To do:
Write out again, unchanged, the line that has "YENİ MOBİL DENEYİM" and each following line through the end of the entries below; leave pictures out.

Recorded data:
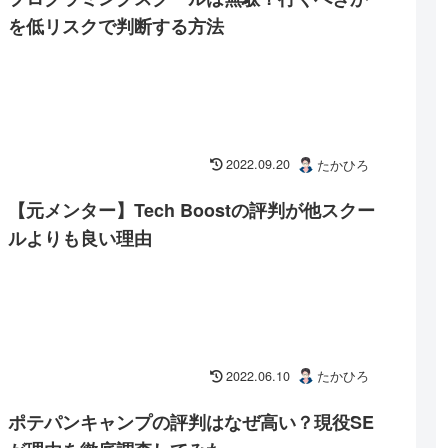
を低リスクで判断する方法
2022.09.20
たかひろ
【元メンター】Tech Boostの評判が他スクー
ルよりも良い理由
2022.06.10
たかひろ
ポテパンキャンプの評判はなぜ高い？現役SE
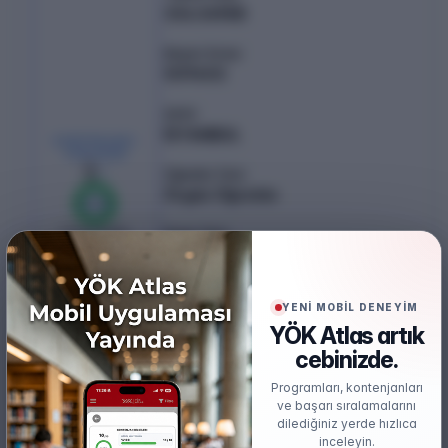
334.34988
Başarı Sırası
509602
Şehir
İSTANBUL
KONTENJAN /
YERLEŞEN
3
/
3
Öğretim Türü
Örgün Öğretim
%
100
0
boş kaldı
Puan Türü
TYT
Öğretim Dili
YENİ MOBİL DENEYİM
Türkçe
YÖK Atlas artık
cebinizde.
Burs
Burslu
Programları, kontenjanları
ve başarı sıralamalarını
dilediğiniz yerde hızlıca
inceleyin.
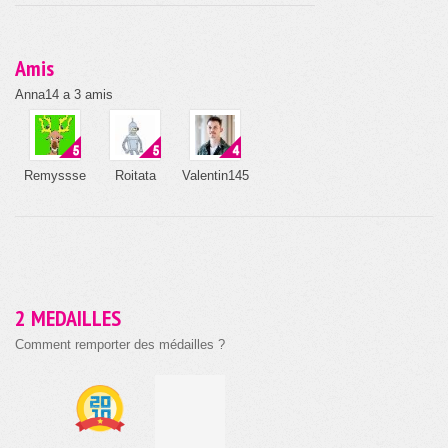
Amis
Anna14 a 3 amis
Remyssse
Roitata
Valentin145
2 MEDAILLES
Comment remporter des médailles ?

Output for this exercise:
YENİ MOBİL DENEYİM
Türkçe
YÖK Atlas artık
cebinizde.
Burs
Burslu
Programları, kontenjanları
ve başarı sıralamalarını
dilediğiniz yerde hızlıca
inceleyin.
Amis
Anna14 a 3 amis
Remyssse
Roitata
Valentin145
2 MEDAILLES
Comment remporter des médailles ?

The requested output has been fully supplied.